Employers that abuse the Criminal Records Bureau (CRB) disclosure service could be banned from carrying out any checks on job applicants when new regulations come into force in April this year.
The move would be disastrous for frequent users of the disclosure service, such as NHS trusts, local authorities and the voluntary sector. It raises the potential of recruitment freezes or the illegal employment of workers who have not been CRB checked.
Under the Police Act 1997 (Criminal Records) (Registration) Regulations 2005, CRB investigation teams will have the power to ‘terminate’ the registration of organisations that regularly abuse its disclosure service.

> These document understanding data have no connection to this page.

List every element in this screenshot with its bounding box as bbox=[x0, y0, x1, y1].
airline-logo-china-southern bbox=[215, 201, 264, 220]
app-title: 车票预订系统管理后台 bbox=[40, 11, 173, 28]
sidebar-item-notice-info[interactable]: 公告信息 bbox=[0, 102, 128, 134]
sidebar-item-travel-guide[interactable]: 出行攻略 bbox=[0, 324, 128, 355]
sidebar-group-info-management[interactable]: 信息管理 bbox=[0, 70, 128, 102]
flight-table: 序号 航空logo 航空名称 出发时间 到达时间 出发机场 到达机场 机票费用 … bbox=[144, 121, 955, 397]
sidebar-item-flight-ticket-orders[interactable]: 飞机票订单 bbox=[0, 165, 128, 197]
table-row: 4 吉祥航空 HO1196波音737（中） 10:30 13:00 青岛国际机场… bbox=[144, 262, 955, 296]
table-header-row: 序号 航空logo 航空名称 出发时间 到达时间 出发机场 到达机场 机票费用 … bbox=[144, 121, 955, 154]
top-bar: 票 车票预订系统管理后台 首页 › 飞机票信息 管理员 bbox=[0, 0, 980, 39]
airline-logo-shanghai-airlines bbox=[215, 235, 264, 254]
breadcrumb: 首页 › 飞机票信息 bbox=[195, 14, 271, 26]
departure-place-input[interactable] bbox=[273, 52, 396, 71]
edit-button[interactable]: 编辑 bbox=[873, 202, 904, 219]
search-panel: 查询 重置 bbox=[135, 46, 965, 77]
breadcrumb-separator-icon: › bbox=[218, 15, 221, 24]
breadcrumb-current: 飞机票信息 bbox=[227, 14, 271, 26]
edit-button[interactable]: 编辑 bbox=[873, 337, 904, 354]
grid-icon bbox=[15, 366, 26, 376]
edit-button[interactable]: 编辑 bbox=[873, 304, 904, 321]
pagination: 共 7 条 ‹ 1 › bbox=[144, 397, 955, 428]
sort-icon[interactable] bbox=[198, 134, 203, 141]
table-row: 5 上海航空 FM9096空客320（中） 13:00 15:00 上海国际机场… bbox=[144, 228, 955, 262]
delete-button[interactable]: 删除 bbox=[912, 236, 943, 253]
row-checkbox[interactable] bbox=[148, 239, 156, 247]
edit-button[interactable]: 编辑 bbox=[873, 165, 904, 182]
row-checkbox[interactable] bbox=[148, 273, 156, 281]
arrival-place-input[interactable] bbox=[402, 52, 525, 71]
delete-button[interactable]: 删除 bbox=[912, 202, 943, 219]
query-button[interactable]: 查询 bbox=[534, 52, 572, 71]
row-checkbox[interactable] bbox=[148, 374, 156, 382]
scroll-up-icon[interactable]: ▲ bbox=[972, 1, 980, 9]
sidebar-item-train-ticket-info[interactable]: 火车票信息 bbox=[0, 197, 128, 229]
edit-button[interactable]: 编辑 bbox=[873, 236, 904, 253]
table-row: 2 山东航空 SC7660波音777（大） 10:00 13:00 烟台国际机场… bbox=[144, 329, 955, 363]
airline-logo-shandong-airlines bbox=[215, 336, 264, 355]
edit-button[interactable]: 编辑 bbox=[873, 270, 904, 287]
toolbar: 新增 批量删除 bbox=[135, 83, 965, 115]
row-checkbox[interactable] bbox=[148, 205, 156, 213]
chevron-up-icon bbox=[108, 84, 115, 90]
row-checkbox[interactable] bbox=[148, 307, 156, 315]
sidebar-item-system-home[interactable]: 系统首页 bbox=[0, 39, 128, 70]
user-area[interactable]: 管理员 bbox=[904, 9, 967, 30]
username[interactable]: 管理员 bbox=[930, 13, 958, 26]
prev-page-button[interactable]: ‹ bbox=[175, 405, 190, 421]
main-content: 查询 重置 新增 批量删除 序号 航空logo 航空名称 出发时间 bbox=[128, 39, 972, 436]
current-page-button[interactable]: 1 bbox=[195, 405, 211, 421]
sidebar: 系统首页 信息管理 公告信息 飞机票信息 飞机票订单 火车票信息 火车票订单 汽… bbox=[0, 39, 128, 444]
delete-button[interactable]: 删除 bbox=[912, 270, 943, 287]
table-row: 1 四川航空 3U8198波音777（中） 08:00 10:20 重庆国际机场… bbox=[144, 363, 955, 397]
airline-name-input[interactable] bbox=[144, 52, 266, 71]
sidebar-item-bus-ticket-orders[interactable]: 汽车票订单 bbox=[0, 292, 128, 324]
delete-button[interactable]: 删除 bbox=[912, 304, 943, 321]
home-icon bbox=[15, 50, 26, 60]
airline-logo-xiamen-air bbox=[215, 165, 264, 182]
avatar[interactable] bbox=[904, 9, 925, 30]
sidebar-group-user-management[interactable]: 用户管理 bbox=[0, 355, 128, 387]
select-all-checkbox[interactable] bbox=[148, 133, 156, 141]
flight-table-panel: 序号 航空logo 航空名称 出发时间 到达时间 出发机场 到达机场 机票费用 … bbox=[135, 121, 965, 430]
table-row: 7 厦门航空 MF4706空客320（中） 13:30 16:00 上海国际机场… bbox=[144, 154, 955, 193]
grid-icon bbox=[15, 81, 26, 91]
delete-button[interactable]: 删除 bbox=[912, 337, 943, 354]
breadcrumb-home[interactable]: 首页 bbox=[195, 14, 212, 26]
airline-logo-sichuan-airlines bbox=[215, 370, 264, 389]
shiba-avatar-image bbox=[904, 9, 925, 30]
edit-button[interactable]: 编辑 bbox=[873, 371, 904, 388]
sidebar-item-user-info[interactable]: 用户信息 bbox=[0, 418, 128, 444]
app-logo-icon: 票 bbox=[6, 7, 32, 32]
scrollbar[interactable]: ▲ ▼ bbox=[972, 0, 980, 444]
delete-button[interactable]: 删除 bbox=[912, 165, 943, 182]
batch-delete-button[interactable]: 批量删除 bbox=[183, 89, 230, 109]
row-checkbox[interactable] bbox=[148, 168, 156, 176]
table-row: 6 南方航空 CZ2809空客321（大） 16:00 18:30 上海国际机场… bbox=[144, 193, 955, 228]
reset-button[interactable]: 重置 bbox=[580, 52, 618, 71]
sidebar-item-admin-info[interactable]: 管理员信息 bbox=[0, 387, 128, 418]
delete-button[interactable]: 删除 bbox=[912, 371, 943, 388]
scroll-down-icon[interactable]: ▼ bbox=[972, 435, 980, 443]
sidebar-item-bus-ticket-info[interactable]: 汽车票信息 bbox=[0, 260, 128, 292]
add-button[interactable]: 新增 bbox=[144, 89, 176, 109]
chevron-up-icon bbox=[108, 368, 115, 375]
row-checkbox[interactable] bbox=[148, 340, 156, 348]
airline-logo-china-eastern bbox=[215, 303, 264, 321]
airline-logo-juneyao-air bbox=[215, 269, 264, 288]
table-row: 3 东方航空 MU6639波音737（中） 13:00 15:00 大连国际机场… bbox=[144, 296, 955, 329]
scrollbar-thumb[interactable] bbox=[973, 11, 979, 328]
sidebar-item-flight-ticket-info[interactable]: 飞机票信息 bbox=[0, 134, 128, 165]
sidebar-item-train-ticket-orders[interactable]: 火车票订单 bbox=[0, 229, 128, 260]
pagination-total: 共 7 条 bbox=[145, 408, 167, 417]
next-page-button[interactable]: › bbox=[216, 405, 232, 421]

Last week, Personnel Today revealed that employers in the NHS are breaking the law by making illegal background checks on all new staff, not just those who have access to patients. Research by Personnel Today’s sister title IRS Employment Review last year found that about 10% of all CRB disclosures are for posts not eligible for checks.

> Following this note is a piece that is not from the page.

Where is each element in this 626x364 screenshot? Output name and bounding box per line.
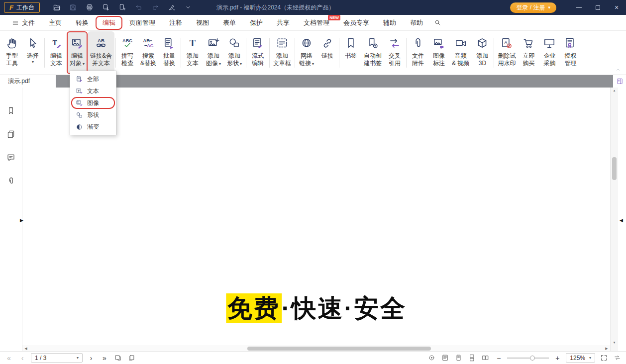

Mark Favager, head of communications at the CRB, said the bureau was worried about organisations carrying out illegal checks and would not be afraid to take action against them. “The CRB will carry out more frequent inspections to make sure [illegal checks] don’t happen in the future,” he said.
Andrew Foster, director of workforce at the Department of Health, said it would be “unimaginable” that NHS organisations could be deregistered by the CRB because of the continual need to recruit new staff for the health service.
But Mervyn Barrett, communications manager at Nacro, the charity for ex-offenders, questioned whether the CRB would carry out its threat. A fine would be more appropriate for organisations found breaking the law, he said.
The new regulations will also mean employers being held to account for any mistakes on disclosure applications, and stricter rules on adhering to the CRB’s code of practice.